Yes, the mind reels. Goebbels would beam with pride.
But today's frontpage story by Shuaib Almosawa and Ben Hubbard, "Saudi Bombing Only Fans Yemen’s Flames," with an adjoining sidebar by Hanna Ingber, "The Many Miseries of Yemeni Families," is proof that there is at least some sense within the corridors of Great Satan's beltway that the situation in Yemen is spiraling out of control, that the U.S. is complicit in genocide and soon it will not be able to control the narrative of the big lie.
Almosawa and Hubbard don't pull any punches, other than omitting the centrality of the U.S. to the Saudi/GCC military campaign:
SANA, Yemen — For nearly three months, Saudi Arabia, along with its allies, has been bombing Yemen, its southern neighbor, hoping to force the retreat of Shiite rebels who have seized major cities and to return the country’s president from the Saudi guest mansion where he lives to the presidential palace.
So far, it has not worked. The rebels, known as the Houthis, have gained ground, more than 2,600 people have been killed, and aid groups have blamed the Saudi-led bombing and limits on maritime traffic for exacerbating a humanitarian crisis in Yemen, the Arab world’s poorest country.

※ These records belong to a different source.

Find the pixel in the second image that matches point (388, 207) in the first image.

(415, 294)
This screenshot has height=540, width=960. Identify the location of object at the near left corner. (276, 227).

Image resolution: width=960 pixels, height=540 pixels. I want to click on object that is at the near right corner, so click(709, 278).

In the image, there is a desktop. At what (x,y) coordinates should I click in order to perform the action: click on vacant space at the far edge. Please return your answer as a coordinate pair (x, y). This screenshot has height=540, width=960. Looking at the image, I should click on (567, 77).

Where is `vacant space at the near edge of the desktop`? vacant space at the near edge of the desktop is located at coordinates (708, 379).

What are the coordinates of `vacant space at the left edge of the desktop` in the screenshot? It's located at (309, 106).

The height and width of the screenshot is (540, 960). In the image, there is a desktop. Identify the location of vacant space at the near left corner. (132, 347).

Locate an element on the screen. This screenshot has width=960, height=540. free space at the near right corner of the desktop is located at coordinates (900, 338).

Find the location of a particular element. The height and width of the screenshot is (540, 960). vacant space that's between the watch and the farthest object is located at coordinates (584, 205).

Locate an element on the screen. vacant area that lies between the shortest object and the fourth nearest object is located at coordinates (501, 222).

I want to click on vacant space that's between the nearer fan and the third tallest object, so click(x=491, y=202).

With the failure of talks last week in Geneva to establish even a short-term cease-fire, it increasingly appears that Saudi Arabia lacks a realistic strategy to end the war, according to analysts and Yemenis interviewed in different parts of the country. In fact, many of them said Saudi intervention had made matters worse, expanding the violence while making resolution even harder to achieve.
“It is very clear that the Saudis did not do their homework before they went into Yemen,” said Farea al-Muslimi, a Yemeni visiting scholar at the Carnegie Middle East Center in Beirut, Lebanon. “They thought it would be really easy, but it has not turned out that way.”

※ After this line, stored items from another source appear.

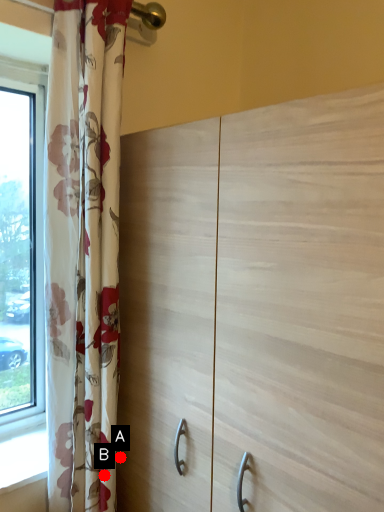 Question: Two points are circled on the image, labeled by A and B beside each circle. Which point appears closest to the camera in this image?

Choices:
 (A) A is closer
 (B) B is closer

Answer: (B) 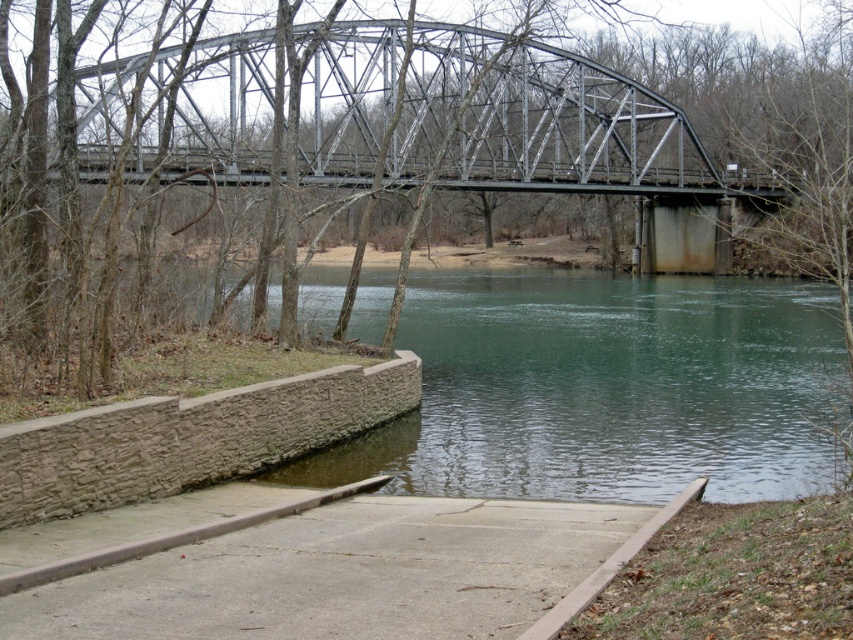 You are standing at the point marked by coordinates point (386,116) in the image. Looking around, what large structure are you directly under?

The metallic gray bridge at upper center is represented by point (386,116), so you are directly under the metallic gray bridge at upper center.

You are a photographer planning to capture the entire view of the metallic gray bridge at upper center and the concrete at center in a single shot. Given that your camera can only focus on one object at a time, which object should you prioritize focusing on to ensure it appears sharp and detailed in the final image?

The metallic gray bridge at upper center is larger in size than concrete at center, so focusing on the metallic gray bridge at upper center would ensure it appears sharp and detailed in the final image.

You are a photographer standing on the metallic gray bridge at upper center and want to take a photo of the concrete at center. Since the bridge is between you and the concrete, will the bridge block your view of the concrete?

The metallic gray bridge at upper center is further to the viewer than concrete at center. So, if you are standing on the metallic gray bridge at upper center, the bridge itself would not block your view of the concrete at center because the concrete is located behind the bridge from your perspective. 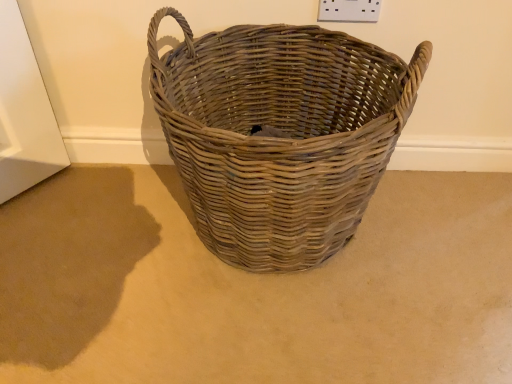 This screenshot has height=384, width=512. Identify the location of blank space to the left of natural woven basket at center. (89, 244). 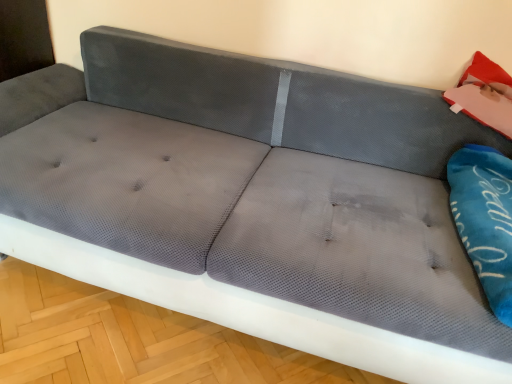 Question: Can we say matte pink cushion at upper right lies outside blue fabric pillow at right?

Choices:
 (A) yes
 (B) no

Answer: (A)

Question: Would you say matte pink cushion at upper right contains blue fabric pillow at right?

Choices:
 (A) no
 (B) yes

Answer: (A)

Question: Is matte pink cushion at upper right facing away from blue fabric pillow at right?

Choices:
 (A) yes
 (B) no

Answer: (B)

Question: Can you confirm if matte pink cushion at upper right is positioned to the right of blue fabric pillow at right?

Choices:
 (A) no
 (B) yes

Answer: (B)

Question: Are matte pink cushion at upper right and blue fabric pillow at right making contact?

Choices:
 (A) no
 (B) yes

Answer: (A)

Question: Could you tell me if matte pink cushion at upper right is facing blue fabric pillow at right?

Choices:
 (A) yes
 (B) no

Answer: (A)

Question: Is blue fabric pillow at right surrounding matte pink cushion at upper right?

Choices:
 (A) yes
 (B) no

Answer: (B)

Question: Is blue fabric pillow at right behind matte pink cushion at upper right?

Choices:
 (A) yes
 (B) no

Answer: (B)

Question: Is blue fabric pillow at right wider than matte pink cushion at upper right?

Choices:
 (A) yes
 (B) no

Answer: (A)

Question: Is blue fabric pillow at right not near matte pink cushion at upper right?

Choices:
 (A) yes
 (B) no

Answer: (B)

Question: Does blue fabric pillow at right have a lesser width compared to matte pink cushion at upper right?

Choices:
 (A) yes
 (B) no

Answer: (B)

Question: Is blue fabric pillow at right with matte pink cushion at upper right?

Choices:
 (A) no
 (B) yes

Answer: (A)

Question: Is matte pink cushion at upper right taller or shorter than blue fabric pillow at right?

Choices:
 (A) tall
 (B) short

Answer: (A) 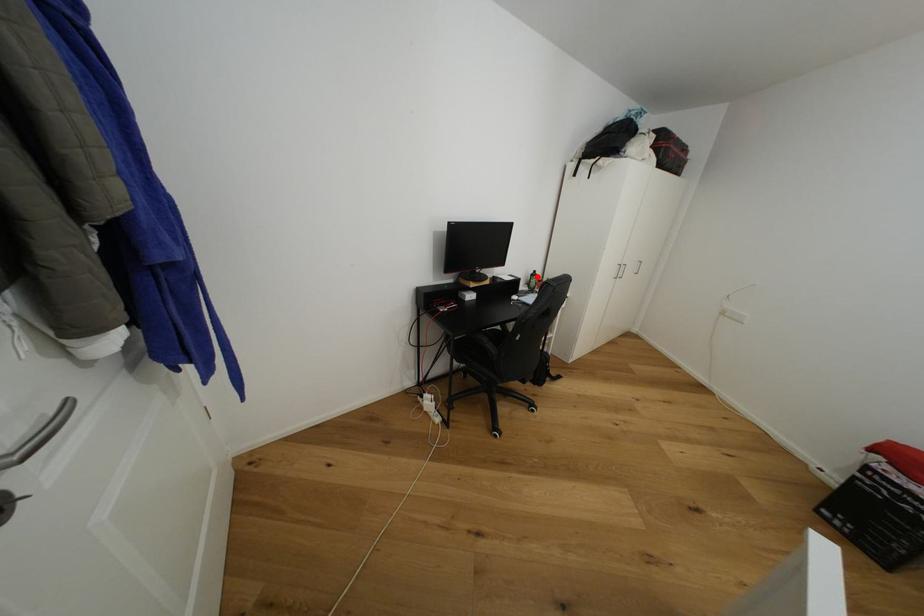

Instead, Saudi Arabia and the coalition it is leading have added an international dimension to what analysts said had essentially been a domestic conflict, while also prompting frequent attacks on Saudi Arabia’s southern border and creating space for extremists to expand.
There is much riding on the outcome for the United States, which has provided the Saudis with advice on targets and has watched with dismay as the number of civilian casualties has risen. Yemen is home to the branch of Al Qaeda long considered the most dangerous to the West, and the jihadists of the Islamic State, new to the country, claimed a number of deadly attacks last week in Sana, the capital.

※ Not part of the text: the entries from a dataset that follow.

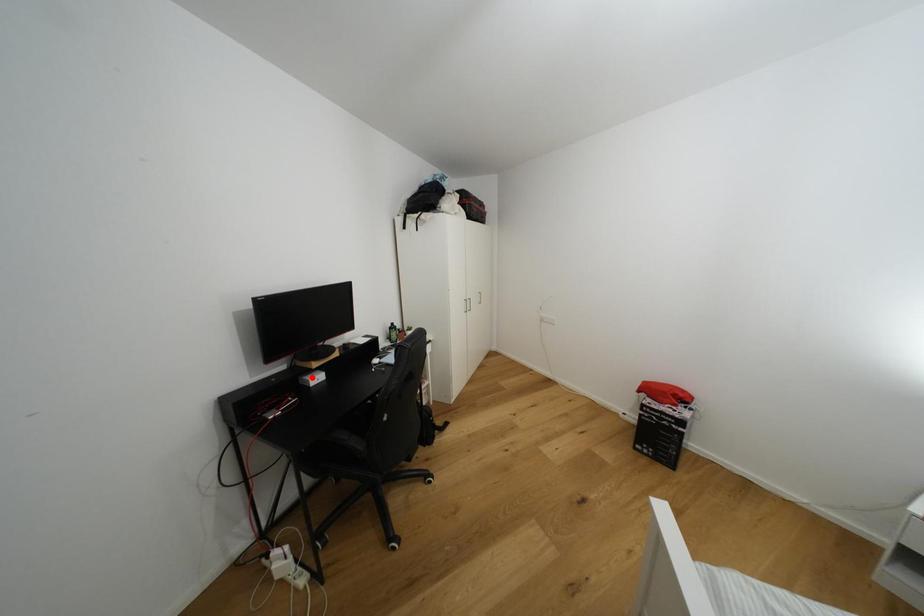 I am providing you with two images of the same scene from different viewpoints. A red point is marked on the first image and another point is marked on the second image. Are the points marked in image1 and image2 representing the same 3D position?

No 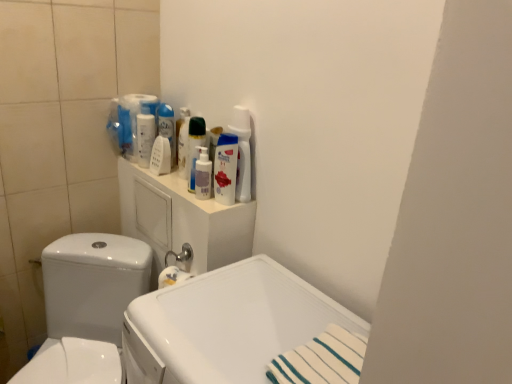 In order to click on blank space situated above white glossy sink at center (from a real-world perspective) in this screenshot , I will do `click(247, 310)`. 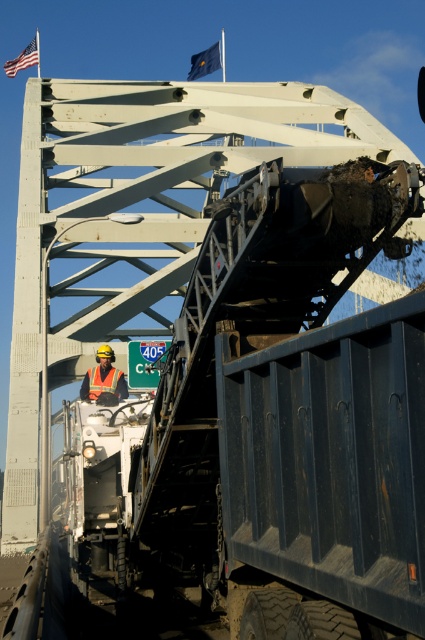 Which is in front, point (93, 376) or point (203, 51)?

Positioned in front is point (93, 376).

Is orange reflective vest at center smaller than blue fabric flag at upper center?

Yes.

Is point (99, 387) closer to viewer compared to point (195, 61)?

Yes, point (99, 387) is closer to viewer.

Locate an element on the screen. This screenshot has width=425, height=640. orange reflective vest at center is located at coordinates (104, 378).

Does orange reflective vest at center have a lesser width compared to orange reflective safety vest at center?

No.

Does orange reflective vest at center have a greater width compared to orange reflective safety vest at center?

Yes, orange reflective vest at center is wider than orange reflective safety vest at center.

Is point (119, 371) closer to camera compared to point (119, 372)?

No.

The width and height of the screenshot is (425, 640). I want to click on orange reflective vest at center, so click(104, 378).

Between blue fabric flag at upper center and orange reflective safety vest at center, which one appears on the right side from the viewer's perspective?

From the viewer's perspective, blue fabric flag at upper center appears more on the right side.

Locate an element on the screen. The width and height of the screenshot is (425, 640). blue fabric flag at upper center is located at coordinates (206, 61).

The height and width of the screenshot is (640, 425). I want to click on blue fabric flag at upper center, so click(x=206, y=61).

But the stakes are higher for Saudi Arabia, which must defend a long and rugged border with Yemen and could find itself embroiled in a protracted, costly war at a time when falling oil prices have strained the country’s finances.The New York Times does not stake out a bold position on foreign affairs that is at odds with the USG. So I would imagine this has been vetted ahead of time. While the nations of Europe essentially have no sovereignty when it comes to dealing with the United States, Israel and Saudi Arabia have shown a greater degree of independence and autonomy. Hence, the Kingdom of Saudi Arabia's ability to include an Al Qaeda bigwig, ‘Abd al Wahhab al Humayqani, in the Yemeni-government-in-exile delegation sent to the failed Geneva peace talks.